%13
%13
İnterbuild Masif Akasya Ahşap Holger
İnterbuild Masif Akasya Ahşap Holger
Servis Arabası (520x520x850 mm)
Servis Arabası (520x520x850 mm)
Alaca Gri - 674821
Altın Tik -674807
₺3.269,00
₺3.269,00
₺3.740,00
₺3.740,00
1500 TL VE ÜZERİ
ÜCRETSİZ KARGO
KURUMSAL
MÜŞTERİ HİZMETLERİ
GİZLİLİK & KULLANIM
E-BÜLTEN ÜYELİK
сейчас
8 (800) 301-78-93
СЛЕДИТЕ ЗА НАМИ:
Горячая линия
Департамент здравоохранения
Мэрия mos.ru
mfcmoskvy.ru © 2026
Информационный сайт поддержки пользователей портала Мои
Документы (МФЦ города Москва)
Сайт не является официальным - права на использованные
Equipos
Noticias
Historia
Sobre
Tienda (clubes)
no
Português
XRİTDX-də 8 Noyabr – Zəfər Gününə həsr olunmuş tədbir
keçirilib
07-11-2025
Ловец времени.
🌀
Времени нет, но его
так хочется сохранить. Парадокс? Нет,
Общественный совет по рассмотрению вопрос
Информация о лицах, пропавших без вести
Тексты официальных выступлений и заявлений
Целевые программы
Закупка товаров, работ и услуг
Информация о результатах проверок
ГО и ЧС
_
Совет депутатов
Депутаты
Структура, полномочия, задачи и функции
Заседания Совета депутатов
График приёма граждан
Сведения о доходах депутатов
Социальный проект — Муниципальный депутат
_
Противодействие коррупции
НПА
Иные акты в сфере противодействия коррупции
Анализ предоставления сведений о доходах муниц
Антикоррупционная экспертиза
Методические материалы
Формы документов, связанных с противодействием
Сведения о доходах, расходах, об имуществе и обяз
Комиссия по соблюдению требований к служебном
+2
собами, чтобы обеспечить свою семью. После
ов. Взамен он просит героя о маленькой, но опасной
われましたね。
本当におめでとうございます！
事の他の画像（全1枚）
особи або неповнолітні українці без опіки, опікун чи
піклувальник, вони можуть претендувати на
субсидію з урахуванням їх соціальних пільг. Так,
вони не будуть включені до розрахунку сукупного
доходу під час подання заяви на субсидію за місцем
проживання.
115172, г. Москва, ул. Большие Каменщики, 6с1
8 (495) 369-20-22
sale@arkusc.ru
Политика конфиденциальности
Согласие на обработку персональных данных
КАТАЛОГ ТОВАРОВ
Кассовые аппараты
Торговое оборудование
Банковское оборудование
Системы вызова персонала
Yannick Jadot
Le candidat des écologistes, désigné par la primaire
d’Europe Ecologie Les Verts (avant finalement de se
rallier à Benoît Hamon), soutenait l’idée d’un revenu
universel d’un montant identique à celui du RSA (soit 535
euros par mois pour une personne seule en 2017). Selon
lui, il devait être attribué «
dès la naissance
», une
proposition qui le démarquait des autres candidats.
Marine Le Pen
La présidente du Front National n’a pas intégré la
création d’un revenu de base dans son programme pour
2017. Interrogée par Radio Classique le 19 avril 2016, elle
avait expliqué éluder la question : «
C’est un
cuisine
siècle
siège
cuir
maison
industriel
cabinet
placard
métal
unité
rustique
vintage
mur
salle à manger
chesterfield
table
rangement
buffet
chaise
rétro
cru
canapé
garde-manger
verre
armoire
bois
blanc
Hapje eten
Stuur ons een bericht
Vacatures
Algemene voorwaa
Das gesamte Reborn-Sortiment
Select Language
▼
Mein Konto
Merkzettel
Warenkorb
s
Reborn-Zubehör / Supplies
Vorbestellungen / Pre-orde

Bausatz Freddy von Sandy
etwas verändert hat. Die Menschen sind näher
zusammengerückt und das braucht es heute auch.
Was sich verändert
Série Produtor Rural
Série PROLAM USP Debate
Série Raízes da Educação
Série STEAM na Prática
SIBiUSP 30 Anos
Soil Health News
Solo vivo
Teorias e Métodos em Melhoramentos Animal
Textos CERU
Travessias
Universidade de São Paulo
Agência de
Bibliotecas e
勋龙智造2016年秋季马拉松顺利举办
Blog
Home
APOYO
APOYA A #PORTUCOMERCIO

──────────────────────────────

THE TASK>
Each line above that contains the word "коррупции" should be copied.

FINISHED EXERCISE>
Противодействие коррупции
Иные акты в сфере противодействия коррупции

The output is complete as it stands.